[Stored data entries]

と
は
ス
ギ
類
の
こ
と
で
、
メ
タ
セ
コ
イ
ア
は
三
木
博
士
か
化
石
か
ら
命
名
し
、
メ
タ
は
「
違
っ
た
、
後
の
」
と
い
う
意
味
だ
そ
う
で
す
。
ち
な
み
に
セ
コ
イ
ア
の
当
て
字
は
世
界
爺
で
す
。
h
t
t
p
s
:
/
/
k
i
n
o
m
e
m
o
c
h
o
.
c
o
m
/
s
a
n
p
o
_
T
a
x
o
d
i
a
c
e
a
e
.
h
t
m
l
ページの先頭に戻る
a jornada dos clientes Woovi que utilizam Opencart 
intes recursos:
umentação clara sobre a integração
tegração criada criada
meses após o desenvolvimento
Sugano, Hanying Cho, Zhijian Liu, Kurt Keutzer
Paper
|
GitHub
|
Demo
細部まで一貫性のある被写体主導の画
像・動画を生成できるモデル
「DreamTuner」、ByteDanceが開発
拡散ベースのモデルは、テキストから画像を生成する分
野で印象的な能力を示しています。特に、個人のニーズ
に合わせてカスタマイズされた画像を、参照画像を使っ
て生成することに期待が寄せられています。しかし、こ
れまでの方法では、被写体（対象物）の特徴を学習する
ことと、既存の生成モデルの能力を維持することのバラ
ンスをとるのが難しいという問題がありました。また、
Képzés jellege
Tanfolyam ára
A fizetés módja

### WHAT THE TASK REQUIRES
Output consists of exactly the lines from the one containing "に合わせてカスタマイズされた画像を、参照画像を使っ" to the end of the records above, retyped without change and with nothing extra.

### SOLUTION FOR THIS PROBLEM
に合わせてカスタマイズされた画像を、参照画像を使っ
て生成することに期待が寄せられています。しかし、こ
れまでの方法では、被写体（対象物）の特徴を学習する
ことと、既存の生成モデルの能力を維持することのバラ
ンスをとるのが難しいという問題がありました。また、
Képzés jellege
Tanfolyam ára
A fizetés módja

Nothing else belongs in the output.